No color can be lit more than twice.
The implication is that each color must be lit EXACTLY twice: RRBBYY.
Here's why:
If any of the 3 colors is lit FEWER THAN 2 times -- if there is only one R, for example -- then one of the remaining colors will have to be lit MORE THAN 2 times: RBBBYY or RBBYYY.
Question rephrased: What is the probability that each color is lit EXACTLY TWICE?
One way for each color to be lit exactly twice: RRBBYY
Since there are 2 red bulbs, the number of ways to get RR in the first two positions = 2*2.
Since there are 5 blue bulbs, the number of ways to get BB in the next two positions = 5*5.
Since there are 3 yellow bulbs, the number of ways to get YY in the last two positions = 3*3.
To combine these options, we multiply:
Number of ways to get RRBBYY = 2*2*3*3*5*5 = 900.
Total possible ways:
RRBBYY is only ONE way to get 2 of each color.
We must account for ALL of the ways to get 2 of each color.
Any arrangement of RRBBYY will include 2 of each color.
Thus, the result above (900) must be multiplied by the number of ways to arrange RRBBYY.
The number of ways to arrange 6 elements = 6!.
When an arrangement includes identical elements, we must divide by the number of ways to arrange each set of identical elements.
The reason is that when identical elements swap positions, the arrangement is unchanged.
The number of ways to arrange RR = 2!
The number of ways to arrange BB = 2!.
The number of ways to arrange YY = 2!.
Thus:
The number of ways to arrange RRBBYY = 6!/(2!2!2!) = 90.

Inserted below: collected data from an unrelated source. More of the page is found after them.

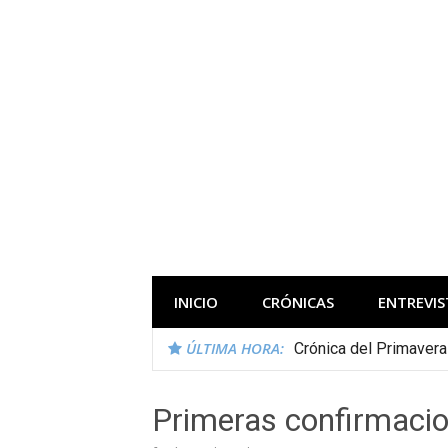
Saltar
al
contenido
Todas las novedades de los festivales 
INICIO
CRÓNICAS
ENTREVIS
ÚLTIMA HORA:
Crónica del Primaver
Primeras confirmacio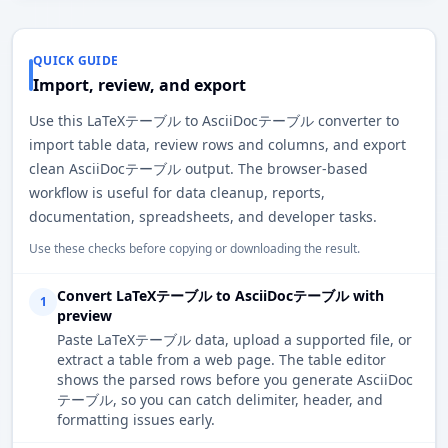
QUICK GUIDE
Import, review, and export
Use this LaTeXテーブル to AsciiDocテーブル converter to
import table data, review rows and columns, and export
clean AsciiDocテーブル output. The browser-based
workflow is useful for data cleanup, reports,
documentation, spreadsheets, and developer tasks.
Use these checks before copying or downloading the result.
Convert LaTeXテーブル to AsciiDocテーブル with
1
preview
Paste LaTeXテーブル data, upload a supported file, or
extract a table from a web page. The table editor
shows the parsed rows before you generate AsciiDoc
テーブル, so you can catch delimiter, header, and
formatting issues early.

Total number of ways for each color to be lit exactly twice:
Multiplying the results above, we get:
900*90 = 81,000.
Total ways to light the 10 bulbs:
There are 6 positions in the sequence.
Since each position could be occupied by any one of the 10 bulbs, we get:
10*10*10*10*10*10 = 1,000,000.
P(2 of each color) = 81,000/1,000,000 = 81/1000.
The correct answer is B.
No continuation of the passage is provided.